A impossibilidade de a administração direta ter acesso a empréstimos é outro entrave. “É preciso que fique claro: nós não temos acesso a recursos de financiamento para formação de capital para investimento e reinvestimento”, afirmou Barbosa. “Qual é o custo, o risco de não se mexer? Precisamos reconhecer as dificuldades de não ter flexibilidade na área econômico-financeira para fazer essa máquina girar e crescer frente aos desafios que são colocados no cenário brasileiro, do ponto de vista da soberania e sustentabilidade do SUS”, disse o vice-presidente.
Para o vice-presidente, a mudança tem como objetivo o desenvolvimento de estruturas que possam dar mais sustentabilidade ao SUS, ainda com grau elevado de dependência externa. “Significa conferir ao Estado brasileiro um poder diferenciado não apenas em relação à realidade de hoje, mas aos desafios dos compromissos sociais que queremos cumprir”, afirmou. Paulo Gadelha ressaltou as dificuldades enfrentadas hoje pelo gestores para atender às demandas da produção sem respaldo do modelo jurídico. “Tudo isso é uma faixa muito tênue de risco, tudo feito a muito custo”, afirmou.
Discussões para a Plenária Extraordinária
São três os temas a serem discutidos na Plenária Extraordinária do VI Congresso Interno, detalhados no Documento de Referência: Melhorias Incrementais no Modelo de Gestão; Gestão de Pessoas; e Constituição de Subsidiária para a Área de Produção de Insumos Estratégicos para a Saúde. Elaborado pela Comissão Organizadora, formada por integrantes de todas as unidades e representação do Sindicato, esse documento traz um histórico de todas as discussões e dos estudos realizados.
“Temos um desafio nesses dois meses de trazer à tona todo um acumulado de discussão e procurar o máximo possível precisarmos esse debate com informações, em eliminar dúvidas e significa fazer as perguntas corretas e dar as respostas”, afirmou Pedro Barbosa, presidente da comissão. O segundo produto, Documento de Teses, traz as conclusões desse processo e irá à votação na plenária. As unidades devem enviar contribuições os documentos (disponíveis no site do VI Congresso Interno, www.fiocruz.br/congressointerno ) até o dia 31 de março.
O presidente da Asfoc-SN, Paulo Garrido, convocou os trabalhadores para participar intensamente dos debates, tanto os promovidos pela comissão organizadora quanto os propostos pelo sindicato. “Estamos tendo muito cuidado para fazer uma avaliação exaustiva do temário, querendo enfrentar vários preconceitos, cuidando de buscar o contraditório”, afirmou, anunciando a realização de um seminário no dia 9/3. “O intuito é o fortalecimento de uma Fiocruz pública, estratégica e estatal”, afirmou. “Vamos nos reunir com a direção de Bio-Manguinhos e o presidente já se colocou à disposição para participar de um grupão específico sobe o Congresso Interno”, anunciou.
Ao fechar a assembleia, o presidente Paulo Gadelha fez algumas considerações. “Nós estamos juntos e estaremos juntos agora, no Congresso Interno e depois também.
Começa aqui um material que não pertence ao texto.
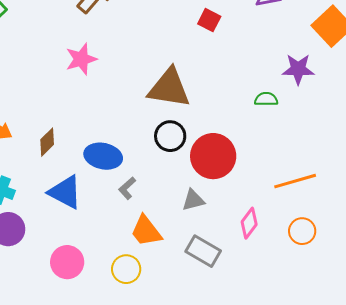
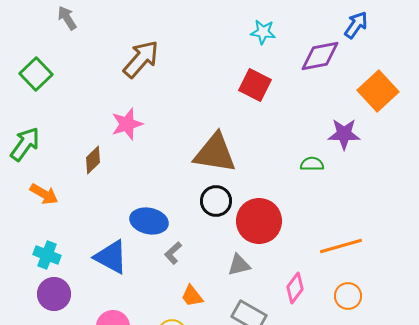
red square: (209, 20) -> (255, 85), size x1.4
brown diamond: (47, 142) -> (93, 160), moved
orange trapezoid: (146, 231) -> (192, 296), size x0.7

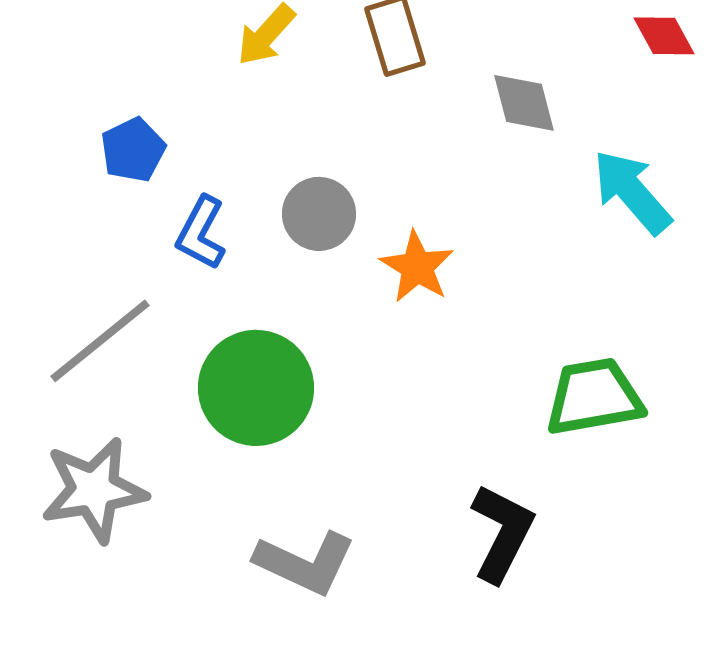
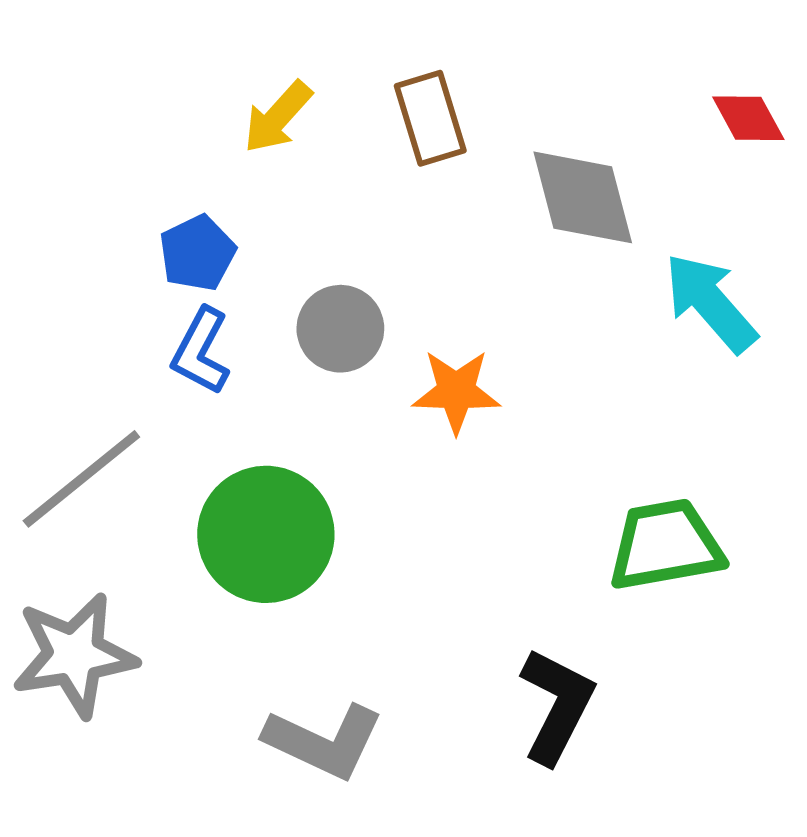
gray diamond: (524, 103) -> (583, 197), size x1.4
blue pentagon: (133, 150) -> (197, 253), moved
orange star: (417, 267) -> (456, 391), turned -30

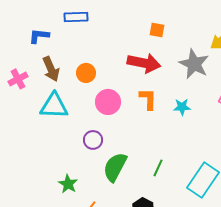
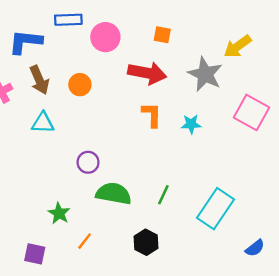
blue L-shape: (39, 36) -> (25, 42), size x1.4
pink circle: (108, 102) -> (105, 37), moved
cyan triangle: (54, 106) -> (43, 123), size x0.7
green semicircle: (115, 167) -> (114, 194), turned 72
É um processo”, afirmou, depois de falar sobre as tentativas de reforma do Estado brasileiro não realizadas, como a reforma política e a fiscal. “Não posso esperar esse mundo edulcorado onde vai haver a reforma de Estado dos meus sonhos. O que posso fazer é agora, nesse momento, quais são as posições, mesmo que conjunturais, que me permitam ser mais estatal, mais efetivo, mais compromissado com a questão social”, declarou. “Não devemos perder a emoção, o que nos move, mas também com racionalidade. Esse é o desafio que a gente tem até o Congresso Interno”.